IMs are really practical - you don't have to answer them directly but it's quicker than walking over or writing an e-mail.
And a Wiki is actually a much better way of organizing information than a network drive. Just sayin'. :)

;)

Tog
2010-Jan-29, 09:03 AM
At the hotel, we keep a log book of important stuff that needs to be passed on. It's a Word document so that we did have post-it notes lining the desk. that is currently running about 800 pages. The problem with editing it is that you have to go back and read every entry to see if it still matters.

I suggested getting a free forum software so that we could organize this information, make stickies, send PM's and the rest.

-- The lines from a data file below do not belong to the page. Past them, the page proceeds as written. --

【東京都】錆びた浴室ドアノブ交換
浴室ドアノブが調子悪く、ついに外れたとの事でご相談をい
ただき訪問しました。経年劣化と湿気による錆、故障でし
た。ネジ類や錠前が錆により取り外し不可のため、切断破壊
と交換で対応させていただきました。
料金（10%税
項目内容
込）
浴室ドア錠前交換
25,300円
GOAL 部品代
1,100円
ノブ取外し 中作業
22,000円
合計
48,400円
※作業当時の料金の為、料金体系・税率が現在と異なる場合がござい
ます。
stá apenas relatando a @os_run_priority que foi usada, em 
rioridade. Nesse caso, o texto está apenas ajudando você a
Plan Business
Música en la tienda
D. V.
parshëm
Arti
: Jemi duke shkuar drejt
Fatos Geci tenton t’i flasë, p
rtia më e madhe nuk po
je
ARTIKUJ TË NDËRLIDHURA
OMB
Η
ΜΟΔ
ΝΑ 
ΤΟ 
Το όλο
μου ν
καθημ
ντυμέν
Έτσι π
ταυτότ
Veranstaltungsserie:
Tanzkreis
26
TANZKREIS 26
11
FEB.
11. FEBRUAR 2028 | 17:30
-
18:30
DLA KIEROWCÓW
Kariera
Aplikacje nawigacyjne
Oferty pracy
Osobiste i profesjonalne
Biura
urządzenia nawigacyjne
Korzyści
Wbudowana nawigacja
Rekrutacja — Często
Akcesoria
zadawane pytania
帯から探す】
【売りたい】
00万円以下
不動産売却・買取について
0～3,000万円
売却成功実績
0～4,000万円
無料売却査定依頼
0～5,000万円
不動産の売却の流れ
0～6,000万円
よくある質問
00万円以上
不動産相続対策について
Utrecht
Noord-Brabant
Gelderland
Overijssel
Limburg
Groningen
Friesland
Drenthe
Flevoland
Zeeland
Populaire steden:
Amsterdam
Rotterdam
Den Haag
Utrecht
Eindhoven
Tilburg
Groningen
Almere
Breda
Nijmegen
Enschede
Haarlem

I set up groups so that if we needed to alert housekeeping about something, it would go out to all members of the housekeeping group, and so on. It worked really well, and no one used it at all. No one remembered to check it. No one remembered their log in stuff after the first week, so I canceled the whole thing. The best part is, they also stopped using the Word doc, so now we have a ring of post-its around the desk.

Yay! Progress.

jokergirl
2010-Jan-29, 09:35 AM
The good thing with Wiki is that you can subscribe to notifications if one of your pages is updated, though.

;)

mahesh
2010-Jan-29, 11:06 AM
...Progress.
This is the second time, I've bumped into this word here, in the space of half an hour. I say 'Mayflower!', again.

[my rant]
Fazor, you mention shows like 'The Office'...I've never seen any of it yet. And don't plan to either.
Dumbing-down-dumbed-down-BBC has a lot to answer for...the only time I've seen whatshisname Gervais...he was at a charity thingie a couple of years ago...doing some stuff, where the second generation of local princes and their girlfriends et al., were hanging around the terraces with the riff-raff....he, the Gervais guy was being, absolutely stunningly stupid. The whole affair was unbelievable. Bad. Bad. Bad. He was filling in time, for another moron, who was late, appearing....Oh....

So, it seems like everything is going around in circles...just like your earlier question about book publishers/authors...

The egg or the chicken.

If shows like 'The Office' make material from real life events...one feeding off the other...Yikes...we all need help, pronto! [/rant over]

Personally, I've never appreciated the need for e-mails amongst colleagues, who are working within sight / spitting distance of oneself/each other...but people do. All such activity generates need for SO much paper. Poor trees. I understand the need for recording important stuff...but it becomes ridiculous, after a while.

Everyone becomes so busy, trying to communicate with each other that real work still doesn't get done properly blah blah blah...Technology. Progress.

HenrikOlsen
2010-Jan-30, 01:30 AM
Personally, I've never appreciated the need for e-mails amongst colleagues, who are working within sight / spitting distance of oneself/each other...but people do. All such activity generates need for SO much paper. Poor trees. I understand the need for recording important stuff...but it becomes ridiculous, after a while.

Everyone becomes so busy, trying to communicate with each other that real work still doesn't get done properly blah blah blah...Technology. Progress.
Email or a forum or a wiki keeps a record of what people agree on doing, and makes it easy to go back and check if you misremembered.

I do some volunteer work in an international organization where the former boss was a micro manager with bad memory who liked to do everything over the phone.
This caused no end of bad feelings when everyone was told different and conflicting things all the time.
In the end, the subgroup I worked with made it a formal requirement that any work we were to do was to be defined by email or meeting minutes before any work got done.
We got more done after that requirement was in because we didn't have to program to a moving target.

HenrikOlsen
2010-Jan-30, 01:31 AM
"There's no 'I' in 'team', ...
Remember always, there is a 'me' in 'team'.